*Your goal:* Check every line of the data below for "fazer". Copy each one that has it.

*Data in this exercise:*

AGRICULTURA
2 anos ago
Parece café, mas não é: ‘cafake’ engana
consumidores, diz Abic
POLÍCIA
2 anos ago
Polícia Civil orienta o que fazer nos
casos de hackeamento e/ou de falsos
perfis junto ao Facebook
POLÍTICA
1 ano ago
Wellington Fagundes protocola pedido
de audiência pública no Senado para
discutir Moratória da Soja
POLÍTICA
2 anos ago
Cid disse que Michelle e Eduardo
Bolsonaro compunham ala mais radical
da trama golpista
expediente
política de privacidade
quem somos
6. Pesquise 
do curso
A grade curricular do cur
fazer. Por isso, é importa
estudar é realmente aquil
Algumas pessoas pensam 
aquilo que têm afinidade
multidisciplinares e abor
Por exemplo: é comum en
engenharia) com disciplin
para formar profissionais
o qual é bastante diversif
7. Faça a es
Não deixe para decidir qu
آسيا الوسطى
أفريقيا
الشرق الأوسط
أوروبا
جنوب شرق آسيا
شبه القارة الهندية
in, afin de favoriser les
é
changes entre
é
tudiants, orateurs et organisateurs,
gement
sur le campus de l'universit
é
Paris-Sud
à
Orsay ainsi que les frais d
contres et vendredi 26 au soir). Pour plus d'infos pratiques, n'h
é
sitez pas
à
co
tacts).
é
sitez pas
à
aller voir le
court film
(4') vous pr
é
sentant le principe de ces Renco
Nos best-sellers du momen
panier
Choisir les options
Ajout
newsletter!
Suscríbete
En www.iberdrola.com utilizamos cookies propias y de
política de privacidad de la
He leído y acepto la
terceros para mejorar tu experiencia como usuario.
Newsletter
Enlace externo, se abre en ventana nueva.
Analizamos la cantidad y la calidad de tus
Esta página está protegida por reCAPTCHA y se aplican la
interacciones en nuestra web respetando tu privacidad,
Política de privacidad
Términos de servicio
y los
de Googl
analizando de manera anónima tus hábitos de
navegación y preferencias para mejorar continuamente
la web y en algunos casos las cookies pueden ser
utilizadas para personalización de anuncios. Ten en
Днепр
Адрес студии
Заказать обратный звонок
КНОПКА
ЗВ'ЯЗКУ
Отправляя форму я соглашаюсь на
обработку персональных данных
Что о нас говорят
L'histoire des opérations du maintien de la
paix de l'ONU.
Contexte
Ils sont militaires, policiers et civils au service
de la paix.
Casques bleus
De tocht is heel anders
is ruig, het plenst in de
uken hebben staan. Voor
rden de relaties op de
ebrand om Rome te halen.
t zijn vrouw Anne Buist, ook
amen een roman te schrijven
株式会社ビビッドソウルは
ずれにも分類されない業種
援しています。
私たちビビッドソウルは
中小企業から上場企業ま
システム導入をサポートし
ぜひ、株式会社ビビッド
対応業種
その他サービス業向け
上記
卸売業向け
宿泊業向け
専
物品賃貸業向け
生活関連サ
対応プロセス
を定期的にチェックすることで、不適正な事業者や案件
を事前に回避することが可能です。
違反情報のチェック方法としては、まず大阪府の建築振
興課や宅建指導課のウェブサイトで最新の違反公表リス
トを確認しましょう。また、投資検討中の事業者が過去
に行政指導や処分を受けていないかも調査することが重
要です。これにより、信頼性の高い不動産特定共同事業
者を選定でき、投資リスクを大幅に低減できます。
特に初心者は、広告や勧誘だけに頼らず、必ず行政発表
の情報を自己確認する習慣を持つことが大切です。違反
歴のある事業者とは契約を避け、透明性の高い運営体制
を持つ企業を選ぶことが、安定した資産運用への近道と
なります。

*Task solution:*
Polícia Civil orienta o que fazer nos
fazer. Por isso, é importa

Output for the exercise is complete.